# best transfer paper??



## haloink (May 8, 2006)

Hi

We are just starting out. Right now the only equipment we have is an epson 1280 sylus printer and a HT 400D Hix Digital Heat Press. 

We purchased some transfer paper from bestblanks and the quality doesn't exactly seem commercial like they say. It cracks upon the first washing. Since we are new to this, we obviously have a lot to learn. We have some prospective clients that we'd like to print company shirts for but don't want to offer crappy shirts to them. Is there a better transfer paper we should be purchasing? Also for company shirts, what is an avrage cost per shirt to sell if we are using hanes heavyweight tshirt that costs us 1.58 a piece? 

Thank You in advance for any responses.

Halo Ink


----------



## badalou (Mar 19, 2006)

I use "Iron All" from new Milford for lights and just tried Jet dark from Coastal. You can beat that price per shirt. I use Gildan 2000 and today I bought port and company on sale at $1.16 on sale Hanes was 98 cents.. I like the port and company PC61 better than the Gildan. But that's just me..


----------



## haloink (May 8, 2006)

you tried it but did you like the quality?


----------



## badalou (Mar 19, 2006)

Yes I loved the quality. I bought my press from Coastal Business, great company to deal with by the way.and they sent me some samples of different papers. If you have not bought your press go their and tell them Lou Robin. I had other opaque which when printed on a shirt was really hard. The Jet dark from Coastal was a lot softer. So I am now using that brand for my darks. As a side note I heard about a paper from another company that sounded like Iron All and I called the company and they are going to send me samples to try but they are still manufacturing it.


----------



## haile28 (Feb 28, 2007)

WHat is the absolute best Transfer(Softest feel) Light shirts & Dark Shirts?


----------



## Rodney (Nov 3, 2004)

haile28 said:


> WHat is the absolute best Transfer(Softest feel) Light shirts & Dark Shirts?

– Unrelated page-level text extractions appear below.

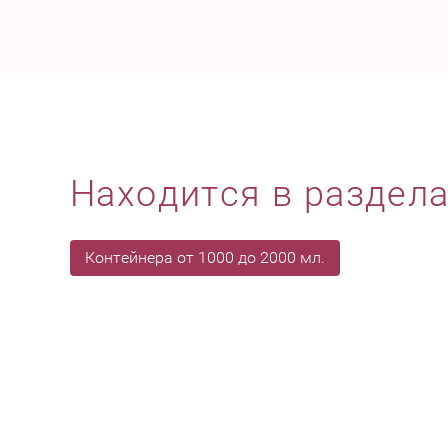
Находится в раздел
Контейнера от 1000 до 2000 мл.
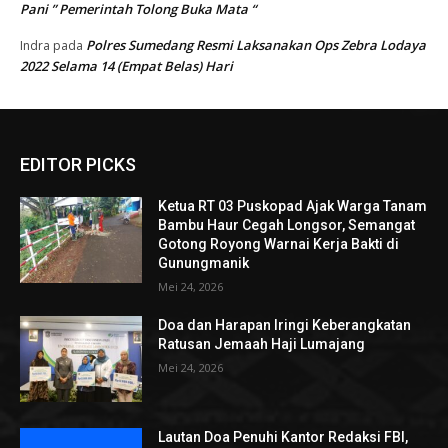
Pani ” Pemerintah Tolong Buka Mata “
Polres Sumedang Resmi Laksanakan Ops Zebra Lodaya
Indra
pada
2022 Selama 14 (Empat Belas) Hari
EDITOR PICKS
Ketua RT 03 Puskopad Ajak Warga Tanam
Bambu Haur Cegah Longsor, Semangat
Gotong Royong Warnai Kerja Bakti di
Gunungmanik
Mei 24, 2026
Doa dan Harapan Iringi Keberangkatan
Ratusan Jemaah Haji Lumajang
Mei 24, 2026
Lautan Doa Penuhi Kantor Redaksi FBI,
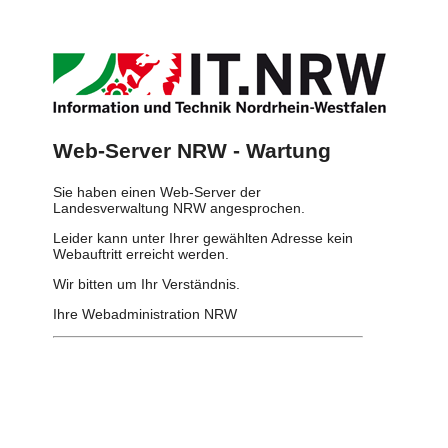
Web-Server NRW - Wartung
Sie haben einen Web-Server der
Landesverwaltung NRW angesprochen.
Leider kann unter Ihrer gewählten Adresse kein
Webauftritt erreicht werden.
Wir bitten um Ihr Verständnis.
Ihre Webadministration NRW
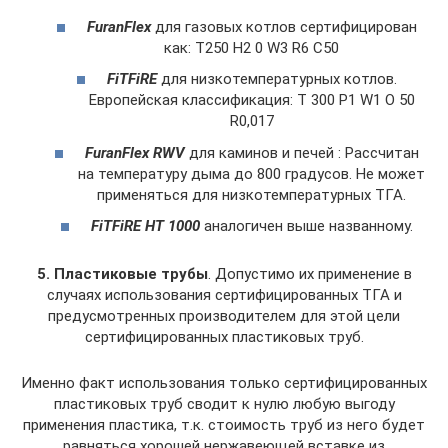
FuranFlex
для газовых котлов сертифицирован
как: T250 H2 0 W3 R6 C50
FiTFiRE
для низкотемпературных котлов.
Европейская классификация: T 300 P1 W1 O 50
R0,017
FuranFlex RWV
для каминов и печей : Рассчитан
на температуру дыма до 800 градусов. Не может
применяться для низкотемпературных ТГА.
FiTFiRE НТ 1000
аналогичен выше названному.
5. Пластиковые трубы
. Допустимо их применение в
случаях использования сертифицированных ТГА и
предусмотренных производителем для этой цели
сертифицированных пластиковых труб.
Именно факт использования только сертифицированных
пластиковых труб сводит к нулю любую выгоду
применения пластика, т.к. стоимость труб из него будет
равняться хорошей нержавеющей вставке из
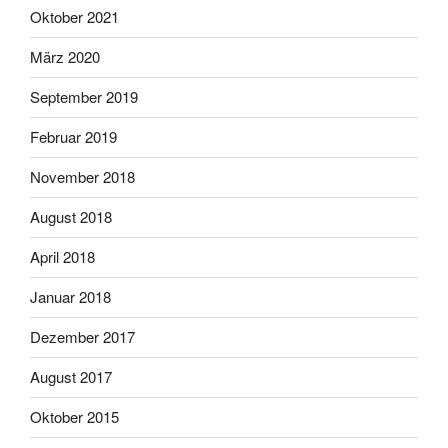
Oktober 2021
März 2020
September 2019
Februar 2019
November 2018
August 2018
April 2018
Januar 2018
Dezember 2017
August 2017
Oktober 2015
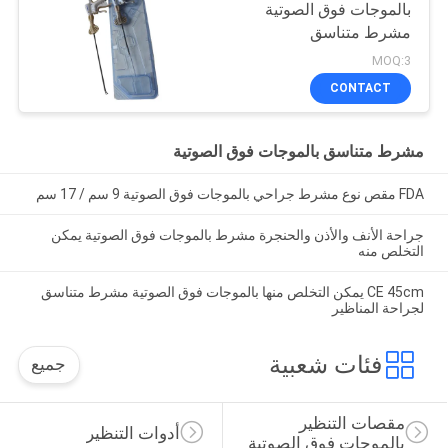
بالموجات فوق الصوتية
مشرط متناسق
MOQ:3
CONTACT
مشرط متناسق بالموجات فوق الصوتية
FDA مقص نوع مشرط جراحي بالموجات فوق الصوتية 9 سم / 17 سم
جراحة الأنف والأذن والحنجرة مشرط بالموجات فوق الصوتية يمكن
التخلص منه
CE 45cm يمكن التخلص منها بالموجات فوق الصوتية مشرط متناسق
لجراحة المناظير
فئات شعبية
جميع
مقصات التنظير 
أدوات التنظير
بالموجات فوق الصوتية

The answer is right above you in this thread


----------



## jackiebell (May 6, 2009)

All these threads are over a year old. Are these transfer papers still the best ones out there? And if so, is there anywhere local (east coast/NJ area) to get them? Thanks!


----------



## Girlzndollz (Oct 3, 2007)

Hi Jackie,

Good question. For light shirts, there is now a paper called JetPro SofStretch (we call it JPSS around here) that has pretty much gained wild popularity on the forum. Ironall still has it's users, but JPSS rules as the best paper imo, and that of many others.

I used to use Ironall, based on the recommendation above, but I had some fading issues. If you search "Ironall fade" on the forum, you'll see what I mean. I wasn't the only one to get that problem. JPSS doesn't fade for me. I even bleach repeatedly, wash in warm, dry in hot... no fade. I love that paper. If you search either "JPSS" or "jetpro sofstretch" you'll find alot more feedback on the forum from the many users. Alot of times, the long name of JPSS is misspelled, so be aware of that. 

For darks, I like Ironall Dark, it's made by IYA, and I never had fading with Ironall/IYA dark. That is considered the softest dark paper by many. The next favored dark paper these days is JetWear Dark (real name JetOPAQUE).

Jetpro sofstretch and JetOPAQUE are both mfg by Neenah.

Tshirtsupplies.com is a company in East PA that sells all of those papers: Jetpro Sofstretch, JetWear Dark, as well as the IYA paper.

You can also google those names and your location for any suppliers that may be more local to you. There is a company in Garfield that carries the IYA/Ironall paper. Not sure which version.

If you search the forum with "Ironall names" you will find two threads, one for light papers and one for darks, that lists all the alternate names for Ironall, as well as who sells/sold it.

Good luck to you, hope this helps!


----------